Wär schön wenn meine Codefragmnente (die unter aller sau sind, ich bin echt schlecht =D hier mal durchgeschaut werden könnten nachher..
danke aber & grüße rc

PS: ist ja saucool dass das so schnell geht und sich echt leute finden die die zeit opfern einem zu helfen...war etwas skeptisch rangegangen und bin nun euphorisch, dass ich das ding doch geschaukelt kriege


----------



## SlaterB (13. Jun 2008)

hmm, bei n*nlogn ist was dran, aber eben noch kleinerer Ausgangswert,
da nur noch Werte vergleichen werden müssen statt Produkte auszurechnen (oder gar ganze Matrixen)

Sortieren bringts dann also nicht (ich rate ja auch nur),
die Reihenfolge so lassen wie sie ist und mit n*n durchlaufen,

nur das Cachen der Produkte wäre noch denkbar, 
bei so kleinen Aufwand für das Produkt aber auch etwas fragwürdig


-----------


edit: ich hatte jetzt hier einen langen Text, den ich aber nicht mehr für richtig halte,

kann es sein, dass es der optimale Weg ist, bei einer Teilmatrix mit einer möglichst kleinen Seite anzufangen?
in diesem Fall bei der 1 und von dort aus nach links und rechts zu mulitplizieren, so dass diese kleine Seite erhalten bleibt,
nach links gehts mit 30x1 nicht weiter, aber nach rechts lassen sich 1x40 und 40x10 zu 1x10 zusammenfassen und danach immer weiter

bei mehrerer Minima, z.B.
1x10, 10x30, 30x7, 7x1
scheinst auch egal zu sein, ob man links oder rechts beginnt

prüfe mal diese Überlegung, dann bist du bei Suchaufwand n, einmal Minimum finden und ab gehts


----------



## Marco13 (13. Jun 2008)

Hm. Das ist ein Optimierungsproblem. Und der beschriebene Algorithmus ist ein "Greedy-Algorithmus". Und man kann (insbesondere, wenn sowas als Aufgabe an Schule oder Uni gestellt wird) in den allermeisten Fällen davon ausgehen, dass ein Greedy-Algorithmus zwar bei einfachsten Beispielen die optimale Lösung liefert (wie auch hier), aber man damit bei komplexeren Beispielen auf die Fresse fliegt (wie auch hier :wink: )

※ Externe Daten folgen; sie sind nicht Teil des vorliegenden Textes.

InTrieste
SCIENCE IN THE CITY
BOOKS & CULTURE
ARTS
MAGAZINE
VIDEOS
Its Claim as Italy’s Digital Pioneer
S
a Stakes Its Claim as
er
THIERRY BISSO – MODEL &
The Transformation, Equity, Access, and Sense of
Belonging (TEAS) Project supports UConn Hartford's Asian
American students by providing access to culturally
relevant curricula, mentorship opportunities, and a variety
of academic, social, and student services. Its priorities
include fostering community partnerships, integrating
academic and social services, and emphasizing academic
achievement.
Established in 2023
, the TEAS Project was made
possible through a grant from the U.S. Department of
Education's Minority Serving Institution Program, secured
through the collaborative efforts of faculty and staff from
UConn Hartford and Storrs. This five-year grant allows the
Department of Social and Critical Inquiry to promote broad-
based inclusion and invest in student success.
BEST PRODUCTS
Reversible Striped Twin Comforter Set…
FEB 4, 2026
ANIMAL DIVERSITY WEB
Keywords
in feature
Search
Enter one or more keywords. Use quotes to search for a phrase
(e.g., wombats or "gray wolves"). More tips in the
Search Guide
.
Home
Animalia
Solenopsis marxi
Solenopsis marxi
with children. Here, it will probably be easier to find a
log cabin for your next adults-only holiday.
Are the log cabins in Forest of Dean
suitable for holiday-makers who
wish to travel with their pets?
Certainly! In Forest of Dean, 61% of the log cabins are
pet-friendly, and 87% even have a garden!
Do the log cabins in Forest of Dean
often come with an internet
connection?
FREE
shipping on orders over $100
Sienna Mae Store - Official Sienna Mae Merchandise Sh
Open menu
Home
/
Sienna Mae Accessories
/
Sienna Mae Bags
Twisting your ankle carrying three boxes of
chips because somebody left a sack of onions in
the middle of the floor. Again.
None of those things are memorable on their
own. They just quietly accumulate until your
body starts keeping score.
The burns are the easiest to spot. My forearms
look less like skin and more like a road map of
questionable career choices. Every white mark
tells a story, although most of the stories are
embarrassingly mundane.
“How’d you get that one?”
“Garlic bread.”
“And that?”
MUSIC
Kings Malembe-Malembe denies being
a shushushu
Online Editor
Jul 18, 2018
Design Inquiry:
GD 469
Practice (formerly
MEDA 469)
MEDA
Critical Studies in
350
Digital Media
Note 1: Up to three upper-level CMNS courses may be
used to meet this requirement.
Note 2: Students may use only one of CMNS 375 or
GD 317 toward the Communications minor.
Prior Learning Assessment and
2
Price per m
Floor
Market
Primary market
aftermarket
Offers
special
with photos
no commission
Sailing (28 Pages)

Zumindest vermute ich das - unter dem Vorbehalt, dass ich vielleicht irgendwo einen Fehler gemacht haben könnte :? 

Wenn man noch zwei Matrizen
Matrix A4 = new Matrix("A4", 25,  1);
Matrix A5 = new Matrix("A5",  1, 20);
hinten dranhängt, liefert der beschriebene Greedy-Algorithmus die Lösung
Best ((A0(A1A2))((A3A4)A5))(30x20) with 7150 mul 

Es gibt aber immerhin noch 13 bessere Lösungen:
(A0(((A1A2)(A3A4))A5))(30x20) with 1280 mul 
((A0((A1A2)(A3A4)))A5)(30x20) with 1290 mul 
(A0((((A1A2)A3)A4)A5))(30x20) with 1295 mul 
((A0(((A1A2)A3)A4))A5)(30x20) with 1305 mul 
(A0((A1(A2(A3A4)))A5))(30x20) with 1310 mul 
((A0(A1(A2(A3A4))))A5)(30x20) with 1320 mul 
(A0((A1A2)((A3A4)A5)))(30x20) with 1650 mul 
(((A0(A1A2))(A3A4))A5)(30x20) with 1850 mul 
(A0(((A1A2)A3)(A4A5)))(30x20) with 2250 mul 
(((A0((A1A2)A3))A4)A5)(30x20) with 2750 mul 
(A0(A1((A2(A3A4))A5)))(30x20) with 2850 mul 
(((A0A1)(A2(A3A4)))A5)(30x20) with 3650 mul 
(A0((A1A2)(A3(A4A5))))(30x20) with 6700 mul 

Hab' das jetzt nur schnell hingeschrieben, ggf. kann da ja noch jemand verifizieren. 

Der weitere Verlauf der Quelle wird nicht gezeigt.